Central to the fund’s activities is its regular thematic analysis of global markets – the IMCO World View. It pinpointed 12 themes which inform its long-term investment strategy, including accelerating deglobalisation and addressing inequality trends, as well as decelerating climate change and sustainability.

“The trends have materialised – what we didn’t expect is this massive acceleration of the trends,” Stoyanova says.

A growing focus on private markets and internalisation

Private markets are central to IMCO’s strategy to weather this environment of potentially higher volatility and inflation, given its long investment horizon and tolerance for illiquidity and complexity.

IMCO’s exposure to global credit, infrastructure, and private credit has tripled in the past five years with private assets now almost half of the total portfolio.

“Private markets will remain a focus for the fund. We think they bring diversification that we cannot get in the public markets.”

While the absolute performance of IMCO’s private market portfolio was strong in 2024, its net value-add was 244 basis points below its benchmark, largely given the outperformance of public markets in comparison. However, it expects those valuations to converge over the long term.

The organisation also now runs about half of its private market portfolio internally to save on fees and invest in assets that align with its worldview.

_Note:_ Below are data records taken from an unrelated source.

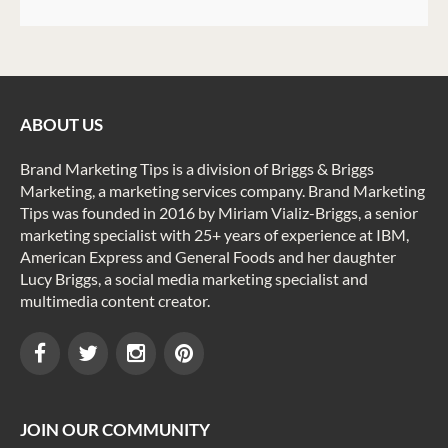
ABOUT US
Brand Marketing Tips is a division of Briggs & Briggs
Marketing, a marketing services company. Brand Marketing
Tips was founded in 2016 by Miriam Vializ-Briggs, a senior
marketing specialist with 25+ years of experience at IBM,
American Express and General Foods and her daughter
Lucy Briggs, a social media marketing specialist and
multimedia content creator.
JOIN OUR COMMUNITY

Its mid size means it co-invests alongside its managers and now has an expedited process to approve smaller investments under C$50 million.

“We are very clear on what kind of co-investments we like to do. We’re nimble and we are reliable, and they appreciate that, which means that they know exactly what we’re looking for. So when they offer it to us, we’ll either quickly say ‘yes’ or ‘no’, and if we say ‘yes’, we’re going to be there in the time frame that they need and that’s important.”

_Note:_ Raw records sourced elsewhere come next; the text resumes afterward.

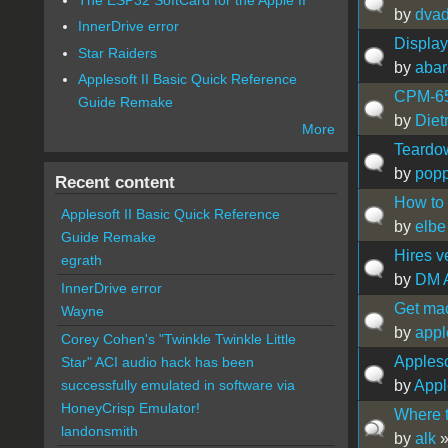
by
dvad
InnerDrive error
Displa
Star Raiders
by
abar
Applesoft II Basic Quick Reference
CPM-65 
Guide Remake
by
Diet
More
Teardo
by
popp
Recent content
How to
Applesoft II Basic Quick Reference
by
elbe
Guide Remake
Hires v
egrath
by
DM 
InnerDrive error
Get mac
Wayne
by
appl
Corey Cohen's "Twinkle Twinkle Little
Appleso
Star" ACI audio hack has been
by
Appl
successfully emulated in software via
HoneyCrisp Emulator!
Where t
landonsmith
by
alk
»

IMCO will co-invest alongside its partners but does not have the scale of other Maple 8 funds to take full ownership of assets. It recently identified a need for more exposure to infrastructure utilities but deal flow is lumpy and requires larger investments than it typically makes (IMCO does own 10 per cent of Australian energy transmission network AusNet).

IMCO has instead taken a novel way to meet that goal through publicly-listed proxies.

“We do a program with our public equity factor team that invests in public US utilities. It’s a diversified basket of stocks that sits in infrastructure, and it fills that need that they identified in the portfolio for utilities. We might do more of that in privates.”

Similarly, IMCO’s private equity and credit teams work closely together given they’re investing in the same kind of companies, just across different areas of the capital structure.

“I think it’s going to become more important because the public and private worlds are coming closer and closer together. So these artificial definitions might make less sense in the future.”

Strengthening advisory role, a more nimble approach

IMCO has faced more than its share of challenges since it was created in mid-2017 to manage the assets of local public sector bodies.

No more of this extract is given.